おおぅ……心臓止まるかと思った。とりあえず蟹で納得してくれるなら安い物か。
金さんは高坂さんに文句を言われず続けたのがショックだったのか、少し遠い目をしつつ……
「ごめん、里美ちゃん、もう一件、電話かけるよ」
「え? 何処に……っていうか自分のスマホ使って下さいよ」
私の文句も他所に、金さんは再び電話を。
そして電話の相手は……なんか女の人っぽい。
「俺だ」
うわ、いやらしい! 女の人にいきなり、俺だ、なんて!
『オヤ、金さんから私にラブコールですカ。珍しいデスネ』
ん……なんか外人っぽい……訛りが凄いな。
「調べて欲しい事がある。十年前からこっち、〇〇公園の前の道路で自殺を図った学生全員だ。ついでに共通点も調べてくれ」
え、なにその無茶ぶり。
『ナニソノ無茶ブリ……まあ、分かりマシタ。ところで金サン、今何処デス? 波の音が聞こえますヨ』
あぁ、ザザーンって波の音がさっきから心地いい……いや、寒い! めっちゃ寒くなってきた! 思えばずっと私達、この堤防で煙草吸ってるやん!

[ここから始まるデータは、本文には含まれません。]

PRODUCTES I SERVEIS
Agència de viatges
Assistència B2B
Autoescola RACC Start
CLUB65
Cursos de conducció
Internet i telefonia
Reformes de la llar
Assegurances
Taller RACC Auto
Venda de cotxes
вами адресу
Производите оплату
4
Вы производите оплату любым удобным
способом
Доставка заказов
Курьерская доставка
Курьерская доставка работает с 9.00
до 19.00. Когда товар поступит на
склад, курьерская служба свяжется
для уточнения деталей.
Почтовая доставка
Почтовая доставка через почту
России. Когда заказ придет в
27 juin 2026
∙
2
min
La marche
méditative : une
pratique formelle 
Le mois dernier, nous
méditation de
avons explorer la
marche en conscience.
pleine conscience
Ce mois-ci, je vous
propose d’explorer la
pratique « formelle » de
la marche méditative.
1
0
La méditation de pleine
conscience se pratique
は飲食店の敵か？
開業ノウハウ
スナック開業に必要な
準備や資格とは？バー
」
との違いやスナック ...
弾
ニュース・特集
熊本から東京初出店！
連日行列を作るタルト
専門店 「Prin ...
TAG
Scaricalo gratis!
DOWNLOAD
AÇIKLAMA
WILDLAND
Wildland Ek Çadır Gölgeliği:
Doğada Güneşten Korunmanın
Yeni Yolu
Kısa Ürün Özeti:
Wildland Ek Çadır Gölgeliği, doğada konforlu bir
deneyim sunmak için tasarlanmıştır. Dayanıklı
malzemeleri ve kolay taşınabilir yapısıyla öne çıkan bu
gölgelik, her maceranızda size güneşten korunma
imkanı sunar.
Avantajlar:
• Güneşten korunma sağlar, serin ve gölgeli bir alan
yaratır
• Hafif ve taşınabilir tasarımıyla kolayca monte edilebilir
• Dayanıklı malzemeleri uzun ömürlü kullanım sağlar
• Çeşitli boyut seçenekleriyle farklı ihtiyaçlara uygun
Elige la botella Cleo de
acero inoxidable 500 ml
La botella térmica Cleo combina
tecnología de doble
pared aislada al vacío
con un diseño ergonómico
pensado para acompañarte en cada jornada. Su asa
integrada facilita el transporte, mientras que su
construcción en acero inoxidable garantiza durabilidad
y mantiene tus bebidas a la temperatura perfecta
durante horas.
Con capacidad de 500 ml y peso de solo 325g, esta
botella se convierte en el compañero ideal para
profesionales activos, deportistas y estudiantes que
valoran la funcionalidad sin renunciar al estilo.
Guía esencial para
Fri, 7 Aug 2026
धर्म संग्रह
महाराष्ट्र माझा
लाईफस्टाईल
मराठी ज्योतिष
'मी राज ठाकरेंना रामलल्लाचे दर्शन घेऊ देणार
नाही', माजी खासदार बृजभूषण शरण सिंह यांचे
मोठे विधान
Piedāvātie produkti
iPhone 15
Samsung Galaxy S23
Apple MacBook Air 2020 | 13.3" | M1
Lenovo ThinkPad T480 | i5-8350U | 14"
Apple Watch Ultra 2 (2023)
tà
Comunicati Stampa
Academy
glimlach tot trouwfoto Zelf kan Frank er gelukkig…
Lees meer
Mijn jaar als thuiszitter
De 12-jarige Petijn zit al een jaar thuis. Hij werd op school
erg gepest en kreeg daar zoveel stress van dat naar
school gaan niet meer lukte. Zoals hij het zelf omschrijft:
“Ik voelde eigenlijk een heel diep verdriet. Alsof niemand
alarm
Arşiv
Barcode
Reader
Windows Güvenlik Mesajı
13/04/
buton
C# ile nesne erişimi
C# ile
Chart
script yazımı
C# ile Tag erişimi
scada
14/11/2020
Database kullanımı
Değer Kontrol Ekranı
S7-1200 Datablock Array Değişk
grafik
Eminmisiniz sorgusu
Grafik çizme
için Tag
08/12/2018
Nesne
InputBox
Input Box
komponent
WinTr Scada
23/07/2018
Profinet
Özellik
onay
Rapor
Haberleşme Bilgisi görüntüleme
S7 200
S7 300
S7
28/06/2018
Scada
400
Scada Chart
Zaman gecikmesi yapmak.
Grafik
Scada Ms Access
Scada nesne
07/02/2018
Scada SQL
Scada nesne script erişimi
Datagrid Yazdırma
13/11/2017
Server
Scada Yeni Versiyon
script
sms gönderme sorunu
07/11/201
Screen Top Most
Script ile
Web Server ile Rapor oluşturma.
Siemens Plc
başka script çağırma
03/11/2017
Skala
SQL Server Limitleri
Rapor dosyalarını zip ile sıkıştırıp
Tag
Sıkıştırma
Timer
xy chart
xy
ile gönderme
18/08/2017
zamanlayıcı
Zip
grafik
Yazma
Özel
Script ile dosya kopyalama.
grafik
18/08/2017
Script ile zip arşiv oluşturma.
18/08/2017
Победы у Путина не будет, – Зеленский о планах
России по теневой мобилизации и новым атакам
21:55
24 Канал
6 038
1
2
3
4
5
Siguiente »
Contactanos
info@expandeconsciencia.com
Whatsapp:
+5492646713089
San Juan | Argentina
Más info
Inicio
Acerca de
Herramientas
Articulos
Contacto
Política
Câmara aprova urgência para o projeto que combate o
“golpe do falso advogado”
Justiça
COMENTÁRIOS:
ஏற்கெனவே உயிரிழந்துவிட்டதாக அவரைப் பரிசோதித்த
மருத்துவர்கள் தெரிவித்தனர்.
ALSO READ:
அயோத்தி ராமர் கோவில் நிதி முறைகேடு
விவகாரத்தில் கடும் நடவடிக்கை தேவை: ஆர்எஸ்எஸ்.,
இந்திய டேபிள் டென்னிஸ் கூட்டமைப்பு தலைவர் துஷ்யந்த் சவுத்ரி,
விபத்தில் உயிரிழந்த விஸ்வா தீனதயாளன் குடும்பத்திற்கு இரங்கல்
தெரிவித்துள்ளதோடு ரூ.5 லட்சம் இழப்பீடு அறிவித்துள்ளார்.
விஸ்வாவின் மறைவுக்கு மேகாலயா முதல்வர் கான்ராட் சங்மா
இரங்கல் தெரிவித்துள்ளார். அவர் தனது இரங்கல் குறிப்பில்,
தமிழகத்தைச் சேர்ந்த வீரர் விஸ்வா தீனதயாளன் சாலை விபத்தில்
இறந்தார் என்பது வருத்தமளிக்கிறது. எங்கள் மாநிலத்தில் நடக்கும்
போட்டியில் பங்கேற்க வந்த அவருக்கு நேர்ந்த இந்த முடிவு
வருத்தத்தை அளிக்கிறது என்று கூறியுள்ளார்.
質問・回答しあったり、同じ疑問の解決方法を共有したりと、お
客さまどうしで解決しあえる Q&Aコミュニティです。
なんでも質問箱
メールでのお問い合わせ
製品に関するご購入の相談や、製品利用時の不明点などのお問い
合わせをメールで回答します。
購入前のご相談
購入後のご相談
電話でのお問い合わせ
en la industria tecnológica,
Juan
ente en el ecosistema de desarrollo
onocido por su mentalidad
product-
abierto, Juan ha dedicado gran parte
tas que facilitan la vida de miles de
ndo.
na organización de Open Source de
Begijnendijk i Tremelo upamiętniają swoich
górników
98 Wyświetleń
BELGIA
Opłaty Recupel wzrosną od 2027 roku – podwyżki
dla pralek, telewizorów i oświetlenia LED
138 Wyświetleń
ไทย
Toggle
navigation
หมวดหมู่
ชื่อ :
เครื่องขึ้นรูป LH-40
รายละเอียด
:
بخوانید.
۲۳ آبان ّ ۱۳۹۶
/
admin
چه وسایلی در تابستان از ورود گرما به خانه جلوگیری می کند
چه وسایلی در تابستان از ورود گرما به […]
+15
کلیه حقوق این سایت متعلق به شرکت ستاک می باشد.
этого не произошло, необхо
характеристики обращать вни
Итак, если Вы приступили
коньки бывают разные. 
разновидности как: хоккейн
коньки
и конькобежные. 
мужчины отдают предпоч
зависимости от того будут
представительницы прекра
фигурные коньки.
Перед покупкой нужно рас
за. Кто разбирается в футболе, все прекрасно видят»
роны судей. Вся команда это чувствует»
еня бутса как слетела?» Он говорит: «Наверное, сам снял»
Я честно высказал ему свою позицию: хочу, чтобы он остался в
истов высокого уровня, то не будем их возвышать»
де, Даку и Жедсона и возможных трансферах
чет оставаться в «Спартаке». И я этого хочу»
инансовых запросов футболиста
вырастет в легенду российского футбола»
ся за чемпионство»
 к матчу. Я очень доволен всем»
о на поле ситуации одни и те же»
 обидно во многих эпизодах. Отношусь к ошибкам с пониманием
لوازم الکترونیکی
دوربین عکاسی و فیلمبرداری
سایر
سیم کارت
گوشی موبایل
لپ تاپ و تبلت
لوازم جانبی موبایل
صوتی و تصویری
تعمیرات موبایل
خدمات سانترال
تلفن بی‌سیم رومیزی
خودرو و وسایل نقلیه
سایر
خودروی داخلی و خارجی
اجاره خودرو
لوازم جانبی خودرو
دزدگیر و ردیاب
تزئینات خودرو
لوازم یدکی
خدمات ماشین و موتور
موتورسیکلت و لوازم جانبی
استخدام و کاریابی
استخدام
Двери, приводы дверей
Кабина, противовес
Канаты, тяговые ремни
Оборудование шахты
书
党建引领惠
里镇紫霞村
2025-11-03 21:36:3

「今北海道に居る。土産買ってってやるよ。じゃあ頼んだぞ」
そのまま一方的に電話を切る金さん。
えーっと……今の誰……?
「金さん、今の誰ですか。もしかして……恋人? 結構若そうな声でしたけど……」
「ち、違う違う! 知り合いの探偵だって! たまにその……持ちつ持たれつ……」
もしかしてこのオッサン……捜査資料とか提供してないだろうな……。
疑惑の視線を向ける私に、金さんはモジモジしながら私へとスマホを返してくる。
「さて……じゃあ宿探そうか。折角だからどっか旅館に……」
「完全に楽しんでますね、金さん。っていうか教えて下さいよ。なんで……自殺を図った学生なんて……しかも共通点って」
「何もなければそれでいいさ。ただ少し……胸騒ぎがするってだけだから。ささ、もう冷えるよ、行こう里美ちゃん」
金さんの言う胸騒ぎ。
実は私も少し心配な事があった。私が知る限り、あの桜は学生時代、告白して成功すると永遠に結ばれるという伝説があった場所だ。しかし桜があそこに立てられたのは、ギリギリ私が高校入学した頃。
何故、と私の中で疑問符が渦巻く。
調べれば調べる程、あの桜が不気味な存在に思えてくる。そんな桜に何故、甘酸っぱい青春の伝説の噂が出来上がったのか。桜が立てられて、わりとすぐにその伝説は女学生へと伝えられた。
まるで、誰かが意図的にそうなるように仕向けたかのように。